Collected data →
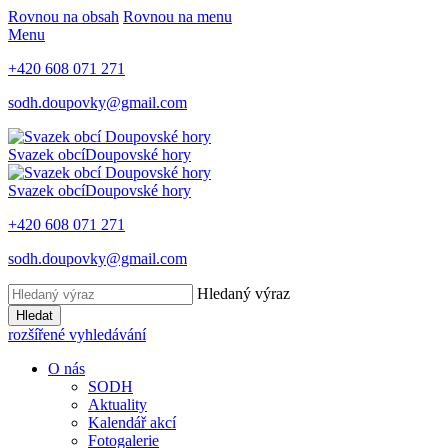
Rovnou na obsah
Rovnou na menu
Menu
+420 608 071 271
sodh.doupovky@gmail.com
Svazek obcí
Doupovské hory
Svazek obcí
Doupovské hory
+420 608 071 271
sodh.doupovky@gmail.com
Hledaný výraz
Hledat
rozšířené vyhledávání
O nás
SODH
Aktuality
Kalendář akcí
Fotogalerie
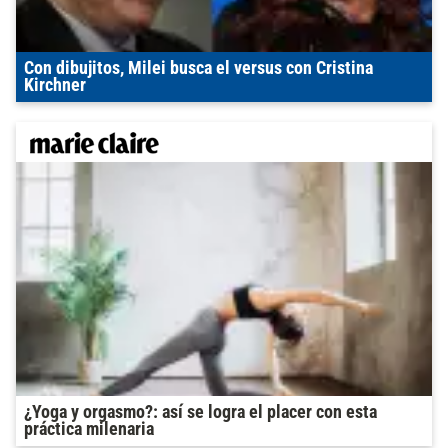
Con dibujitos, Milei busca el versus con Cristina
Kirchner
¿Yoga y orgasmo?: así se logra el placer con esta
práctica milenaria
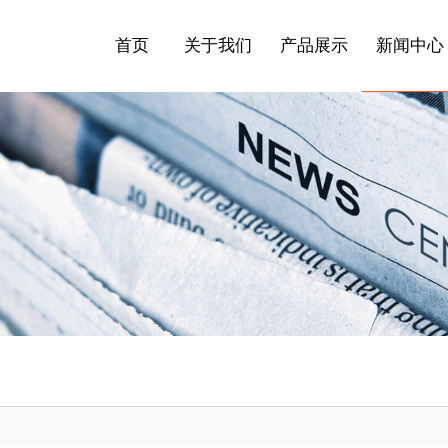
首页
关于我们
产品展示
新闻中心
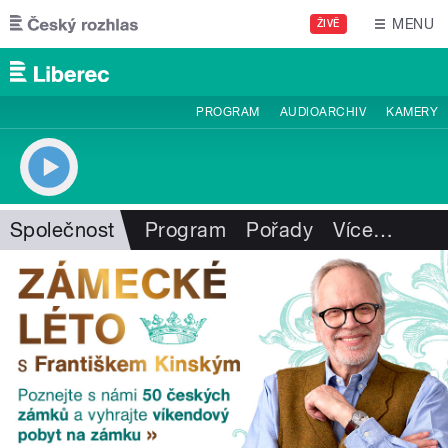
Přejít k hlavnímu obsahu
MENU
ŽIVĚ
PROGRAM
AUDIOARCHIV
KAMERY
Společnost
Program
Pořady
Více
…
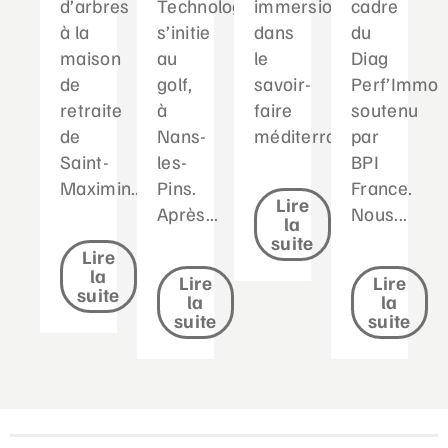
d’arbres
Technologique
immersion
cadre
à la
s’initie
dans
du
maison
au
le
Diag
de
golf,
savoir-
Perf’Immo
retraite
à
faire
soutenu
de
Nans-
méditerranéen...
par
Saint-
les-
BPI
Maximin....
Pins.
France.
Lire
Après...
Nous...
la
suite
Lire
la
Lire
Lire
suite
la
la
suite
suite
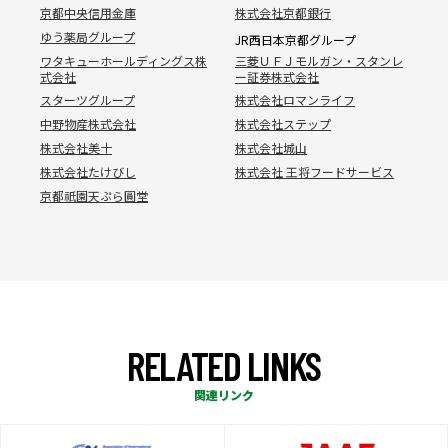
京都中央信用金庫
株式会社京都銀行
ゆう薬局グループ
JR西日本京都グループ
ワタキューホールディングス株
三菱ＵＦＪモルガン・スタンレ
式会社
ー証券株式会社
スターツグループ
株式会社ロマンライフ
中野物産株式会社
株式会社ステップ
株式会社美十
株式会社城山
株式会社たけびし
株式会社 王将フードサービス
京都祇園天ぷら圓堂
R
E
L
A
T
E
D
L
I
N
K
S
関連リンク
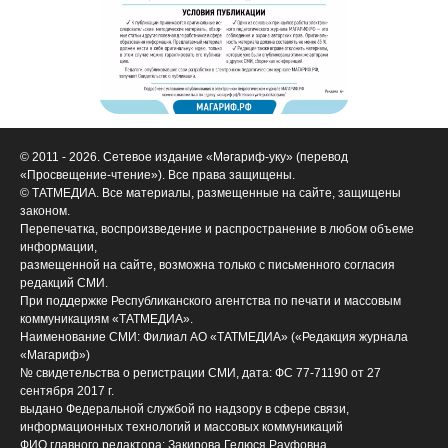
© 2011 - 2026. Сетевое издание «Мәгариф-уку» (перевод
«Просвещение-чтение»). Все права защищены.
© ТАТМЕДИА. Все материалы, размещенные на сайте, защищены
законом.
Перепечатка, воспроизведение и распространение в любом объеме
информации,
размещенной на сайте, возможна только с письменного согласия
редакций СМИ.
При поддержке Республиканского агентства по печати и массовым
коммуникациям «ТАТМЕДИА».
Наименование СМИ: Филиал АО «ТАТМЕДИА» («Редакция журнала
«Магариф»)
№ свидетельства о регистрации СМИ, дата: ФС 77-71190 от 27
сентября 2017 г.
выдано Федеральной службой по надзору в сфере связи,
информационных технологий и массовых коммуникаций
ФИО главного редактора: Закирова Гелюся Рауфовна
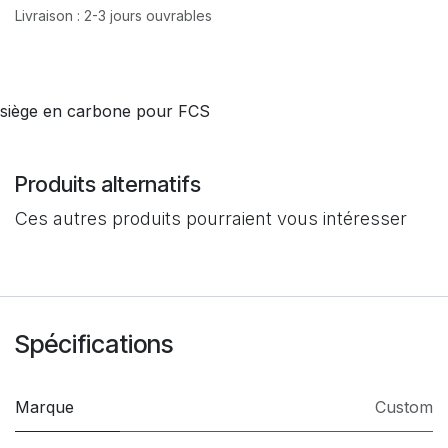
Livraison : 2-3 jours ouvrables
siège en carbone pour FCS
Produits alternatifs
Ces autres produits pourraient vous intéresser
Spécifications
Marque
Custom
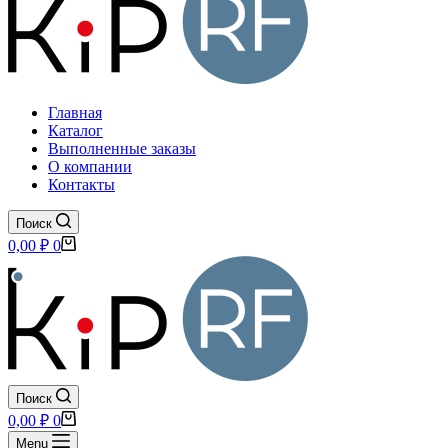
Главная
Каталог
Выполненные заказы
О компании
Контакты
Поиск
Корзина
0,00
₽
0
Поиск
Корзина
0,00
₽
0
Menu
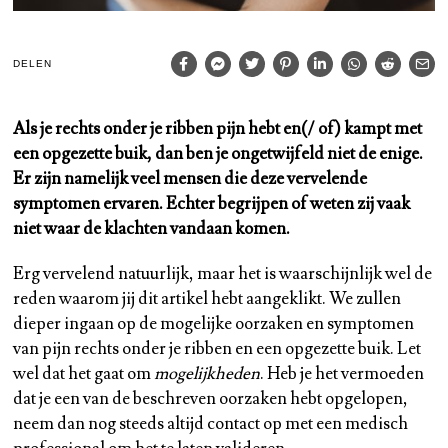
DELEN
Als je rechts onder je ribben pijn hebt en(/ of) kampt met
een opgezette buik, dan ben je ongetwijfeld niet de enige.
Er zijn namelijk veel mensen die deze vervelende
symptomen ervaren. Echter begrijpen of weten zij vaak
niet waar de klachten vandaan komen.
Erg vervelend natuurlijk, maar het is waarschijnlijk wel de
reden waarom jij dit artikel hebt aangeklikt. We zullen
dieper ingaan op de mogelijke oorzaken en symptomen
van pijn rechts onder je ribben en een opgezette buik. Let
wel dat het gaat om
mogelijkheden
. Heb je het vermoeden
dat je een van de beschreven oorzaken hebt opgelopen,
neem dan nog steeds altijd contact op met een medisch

Your goal → Each line above that contains "oorzaken" counts once; report the total of such lines and nothing more.

Output of the task → 2